Sayed - in South Asia

In South Asia

Millions of people in South Asia claim Hashemite descent. In 1901 the total number of Sayyids in British India was 1,339,734. Recent estimates show that in South Asia there are more than fifteen million Sayyids; seven million in India, six to seven million in Pakistan, little over one million in Bangladesh and around seventy thousand in Nepal.

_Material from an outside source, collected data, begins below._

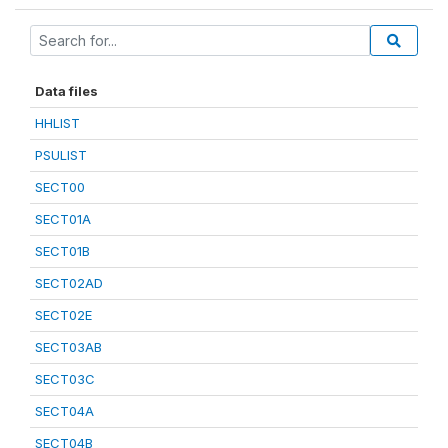
Data files
HHLIST
PSULIST
SECT00
SECT01A
SECT01B
SECT02AD
SECT02E
SECT03AB
SECT03C
SECT04A
SECT04B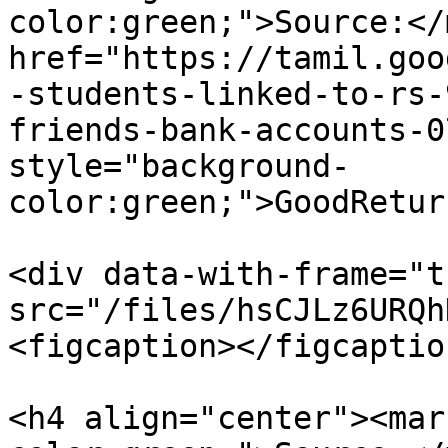
color:green;">Source:</
href="https://tamil.goo
-students-linked-to-rs-
friends-bank-accounts-0
style="background-
color:green;">GoodRetur
<div data-with-frame="t
src="/files/hsCJLz6URQh
<figcaption></figcaptio
<h4 align="center"><mar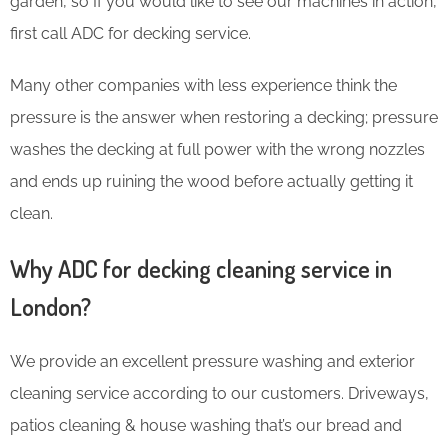
garden, so If you would like to see our machines in action,
first call ADC for decking service.
Many other companies with less experience think the
pressure is the answer when restoring a decking; pressure
washes the decking at full power with the wrong nozzles
and ends up ruining the wood before actually getting it
clean.
Why ADC for decking cleaning service in
London?
We provide an excellent pressure washing and exterior
cleaning service according to our customers. Driveways,
patios cleaning & house washing that’s our bread and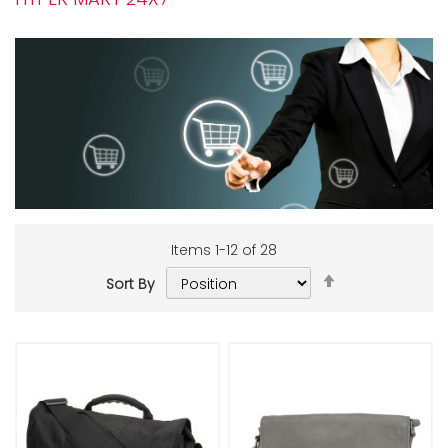
Items
1
-
12
of
28
Set
Sort By
Descending
Add to Cart
Add to Cart
Direction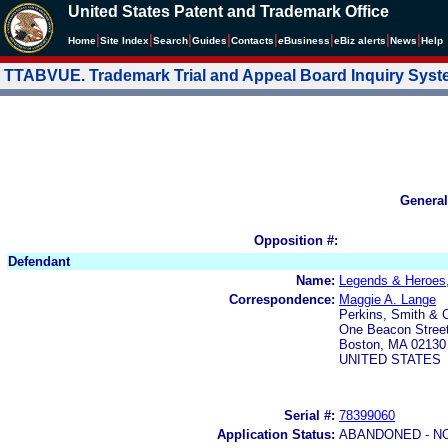
United States Patent and Trademark Office
|
|
|
|
|
|
|
|
Home
Site Index
Search
Guides
Contacts
e
Business
eBiz alerts
News
Help
TTABVUE. Trademark Trial and Appeal Board Inquiry Sys
General
Opposition #:
Defendant
Name:
Legends & Heroes,
Correspondence:
Maggie A. Lange
Perkins, Smith & 
One Beacon Stree
Boston, MA 02130
UNITED STATES
Serial #:
78399060
Application Status:
ABANDONED - N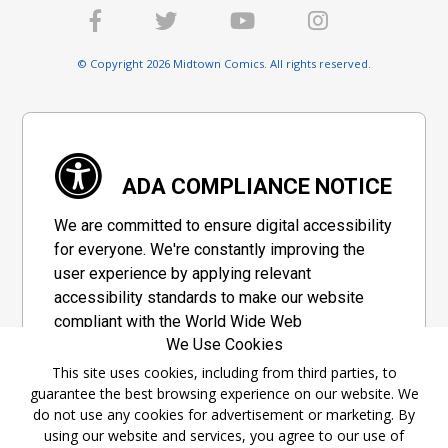
© Copyright 2026 Midtown Comics. All rights reserved.
ADA COMPLIANCE NOTICE
We are committed to ensure digital accessibility
for everyone. We're constantly improving the
user experience by applying relevant
accessibility standards to make our website
compliant with the World Wide Web
We Use Cookies
Consortium's "Web Content Accessibility
Guidelines 2.1" (WCAG 2.1), a set of guidelines
This site uses cookies, including from third parties, to
guarantee the best browsing experience on our website. We
adopted by a private group designed to
do not use any cookies for advertisement or marketing. By
maximize accessibility of web content.
using our website and services, you agree to our use of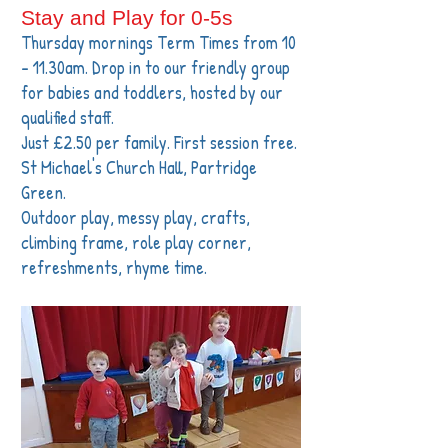
Stay and Play for 0-5s
Thursday mornings Term Times from 10
- 11.30am. Drop in to our friendly group
for babies and toddlers, hosted by our
qualified staff.
Just £2.50 per family. First session free.
St Michael's Church Hall, Partridge
Green.
Outdoor play, messy play, crafts,
climbing frame, role play corner,
refreshments, rhyme time.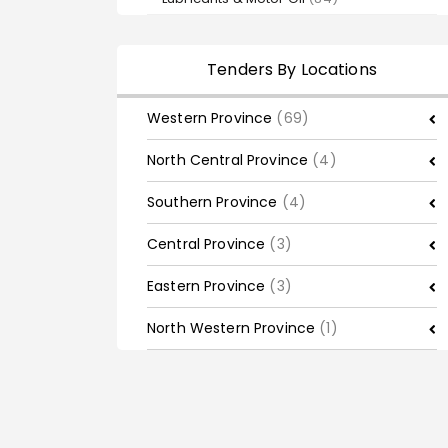
Tenders By Locations
Western Province
(69)
North Central Province
(4)
Southern Province
(4)
Central Province
(3)
Eastern Province
(3)
North Western Province
(1)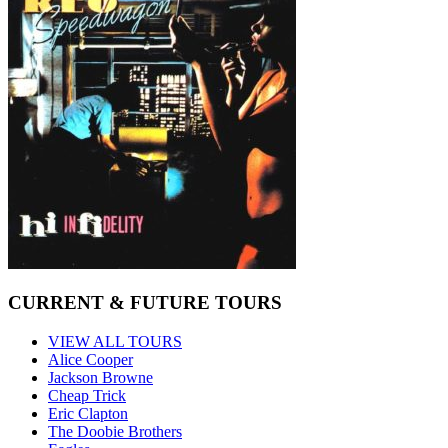
CURRENT & FUTURE TOURS
VIEW ALL TOURS
Alice Cooper
Jackson Browne
Cheap Trick
Eric Clapton
The Doobie Brothers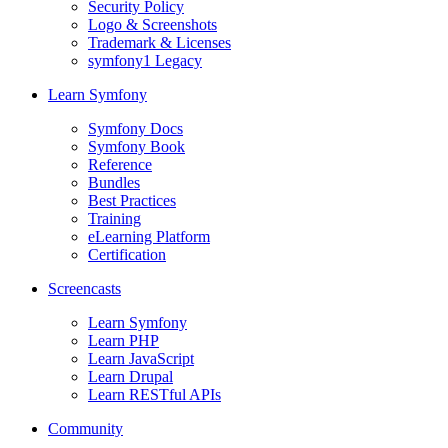
Security Policy
Logo & Screenshots
Trademark & Licenses
symfony1 Legacy
Learn Symfony
Symfony Docs
Symfony Book
Reference
Bundles
Best Practices
Training
eLearning Platform
Certification
Screencasts
Learn Symfony
Learn PHP
Learn JavaScript
Learn Drupal
Learn RESTful APIs
Community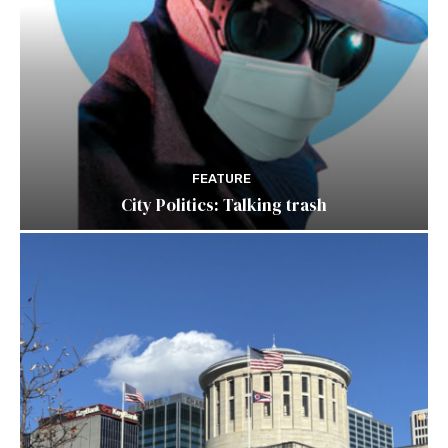
FEATURE
City Politics: Talking trash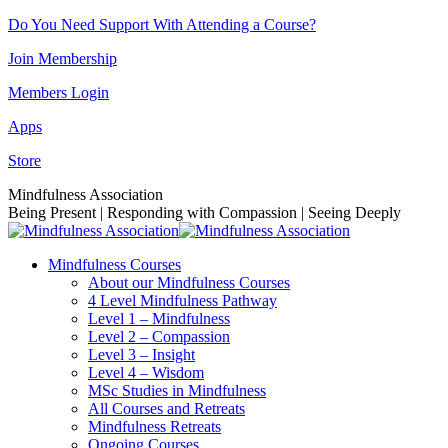
Skip
Do You Need Support With Attending a Course?
to
Join Membership
content
Members Login
Apps
Store
Facebook
Instagram
Linkedin
YouTube
Mindfulness Association
page
page
page
page
Being Present | Responding with Compassion | Seeing Deeply
opens
opens
opens
opens
in
in
in
in
Mindfulness Courses
new
new
new
new
About our Mindfulness Courses
window
window
window
window
4 Level Mindfulness Pathway
Level 1 – Mindfulness
Level 2 – Compassion
Level 3 – Insight
Level 4 – Wisdom
MSc Studies in Mindfulness
All Courses and Retreats
Mindfulness Retreats
Ongoing Courses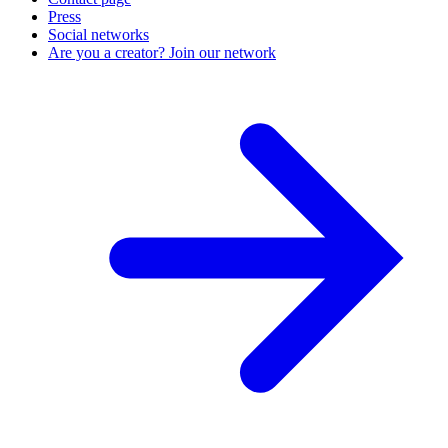
Press
Social networks
Are you a creator? Join our network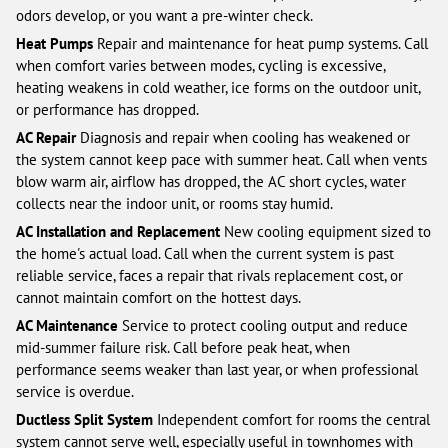
odors develop, or you want a pre-winter check.
Heat Pumps
Repair and maintenance for heat pump systems. Call
when comfort varies between modes, cycling is excessive,
heating weakens in cold weather, ice forms on the outdoor unit,
or performance has dropped.
AC Repair
Diagnosis and repair when cooling has weakened or
the system cannot keep pace with summer heat. Call when vents
blow warm air, airflow has dropped, the AC short cycles, water
collects near the indoor unit, or rooms stay humid.
AC Installation and Replacement
New cooling equipment sized to
the home's actual load. Call when the current system is past
reliable service, faces a repair that rivals replacement cost, or
cannot maintain comfort on the hottest days.
AC Maintenance
Service to protect cooling output and reduce
mid-summer failure risk. Call before peak heat, when
performance seems weaker than last year, or when professional
service is overdue.
Ductless Split System
Independent comfort for rooms the central
system cannot serve well, especially useful in townhomes with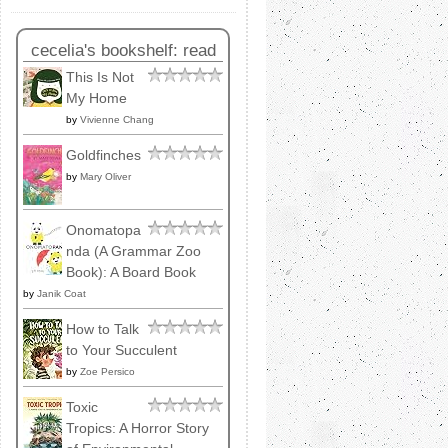
cecelia's bookshelf: read
This Is Not
My Home
by
Vivienne Chang
Goldfinches
by
Mary Oliver
Onomatopa
nda (A Grammar Zoo
Book): A Board Book
by
Janik Coat
How to Talk
to Your Succulent
by
Zoe Persico
Toxic
Tropics: A Horror Story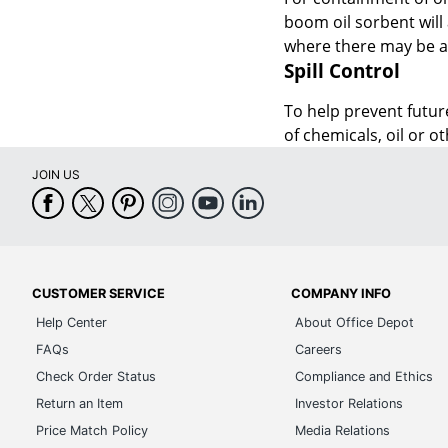
boom oil sorbent will
where there may be a p
Spill Control
To help prevent future
of chemicals, oil or o
JOIN US
CUSTOMER SERVICE
COMPANY INFO
Help Center
About Office Depot
FAQs
Careers
Check Order Status
Compliance and Ethics
Return an Item
Investor Relations
Price Match Policy
Media Relations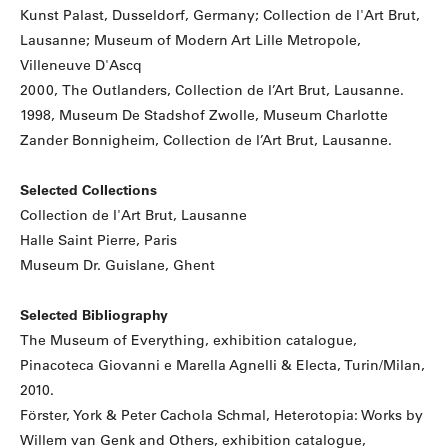
Kunst Palast, Dusseldorf, Germany; Collection de l'Art Brut,
Lausanne; Museum of Modern Art Lille Metropole,
Villeneuve D'Ascq
2000, The Outlanders, Collection de l’Art Brut, Lausanne.
1998, Museum De Stadshof Zwolle, Museum Charlotte
Zander Bonnigheim, Collection de l’Art Brut, Lausanne.
Selected Collections
Collection de l'Art Brut, Lausanne
Halle Saint Pierre, Paris
Museum Dr. Guislane, Ghent
Selected Bibliography
The Museum of Everything, exhibition catalogue,
Pinacoteca Giovanni e Marella Agnelli & Electa, Turin/Milan,
2010.
Förster, York & Peter Cachola Schmal, Heterotopia: Works by
Willem van Genk and Others, exhibition catalogue,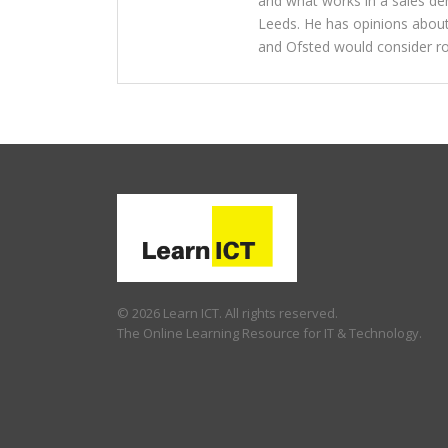
and what works in a sales dem
Leeds. He has opinions about
and Ofsted would consider ro
© 2026 Learn ICT. All rights reserved.
The Online Learning Resource for IT & Technology.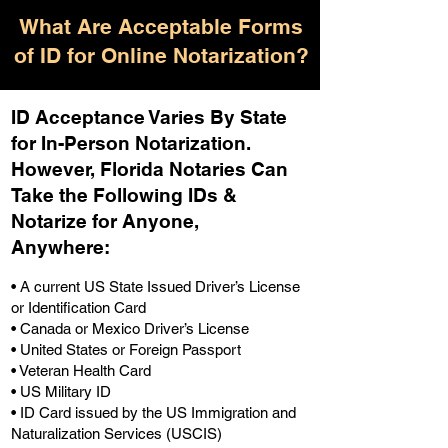
What Are Acceptable Forms
of ID for Online Notarization?
ID Acceptance Varies By State
for In-Person Notarization.
H
owever, Florida Notaries Can
Take the Following IDs &
Notarize for Anyone,
Anywhere
:
• A current US State Issued Driver’s License
or Identification Card
• Canada or Mexico Driver’s License
• United States or Foreign Passport
• Veteran Health Card
• US Military ID
• ID Card issued by the US Immigration and
Naturalization Services (USCIS)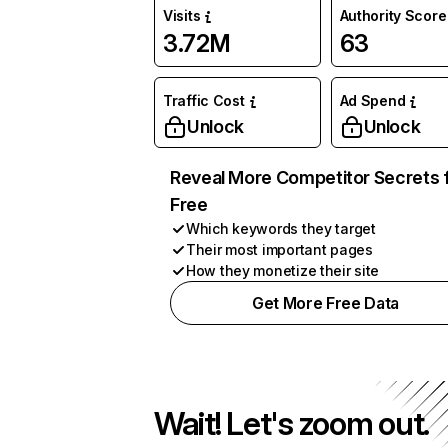
Visits
Authority Score
3.72M
63
Traffic Cost
Ad Spend
Unlock
Unlock
Reveal More Competitor Secrets 
Free
Which keywords they target
Their most important pages
How they monetize their site
Get More Free Data
Wait! Let's zoom out.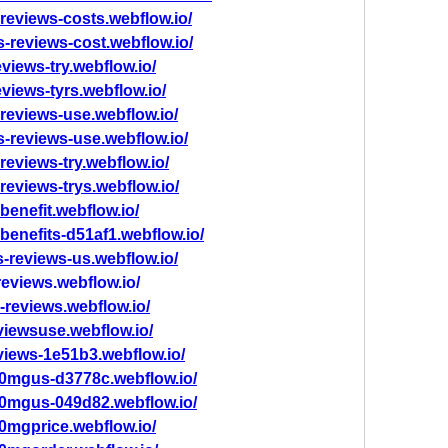
reviews-costs.webflow.io/
s-reviews-cost.webflow.io/
views-try.webflow.io/
views-tyrs.webflow.io/
reviews-use.webflow.io/
s-reviews-use.webflow.io/
reviews-try.webflow.io/
reviews-trys.webflow.io/
benefit.webflow.io/
benefits-d51af1.webflow.io/
-reviews-us.webflow.io/
eviews.webflow.io/
-reviews.webflow.io/
viewsuse.webflow.io/
views-1e51b3.webflow.io/
0mgus-d3778c.webflow.io/
0mgus-049d82.webflow.io/
0mgprice.webflow.io/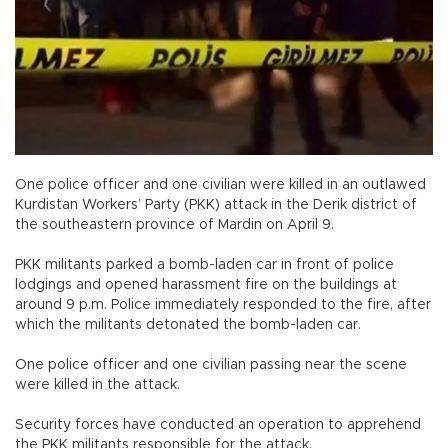
One police officer and one civilian were killed in an outlawed
Kurdistan Workers’ Party (PKK) attack in the Derik district of
the southeastern province of Mardin on April 9.
PKK militants parked a bomb-laden car in front of police
lodgings and opened harassment fire on the buildings at
around 9 p.m. Police immediately responded to the fire, after
which the militants detonated the bomb-laden car.
One police officer and one civilian passing near the scene
were killed in the attack.
Security forces have conducted an operation to apprehend
the PKK militants responsible for the attack.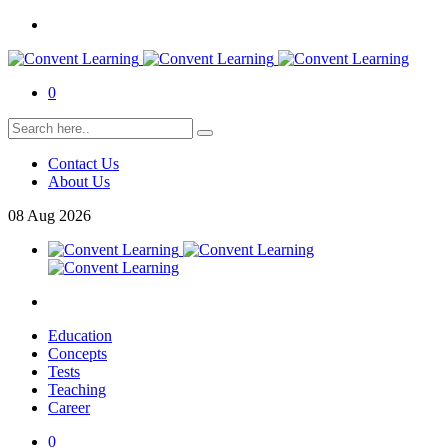
0
Contact Us
About Us
08
Aug
2026
Education
Concepts
Tests
Teaching
Career
0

Sayyid migrated many centuries ago from different parts of the Arab world, Iran, Central Asia and Turkestan, during the invasion of Mongols and other periods of turmoil during the periods of Mahmud Ghaznavi, Delhi Sultanate and Mughals and until the late 19th century. Sayyids migrated to Sindh in North and settled there very early, other early migrant Sayyids moved deep South to the region of Deccan plateau in the time of the Bahmani Sultanate and later Qutb Shahi kings of Golconda, Nizam Shahi of Ahmadnagar and other kingdoms of Bijapur, Bidar and Berar. Several visited India as merchants or escaped from Abbasid, Umayyad and Ottoman empires. Their name figures in Indian history at the breakup of the Mughal empire, when the Sayyid Brothers created and dethroned Emperors at their will (1714–1720). The first Mohammedans appointed to the Council of India and the first appointed to the Privy Council were both Sayyids.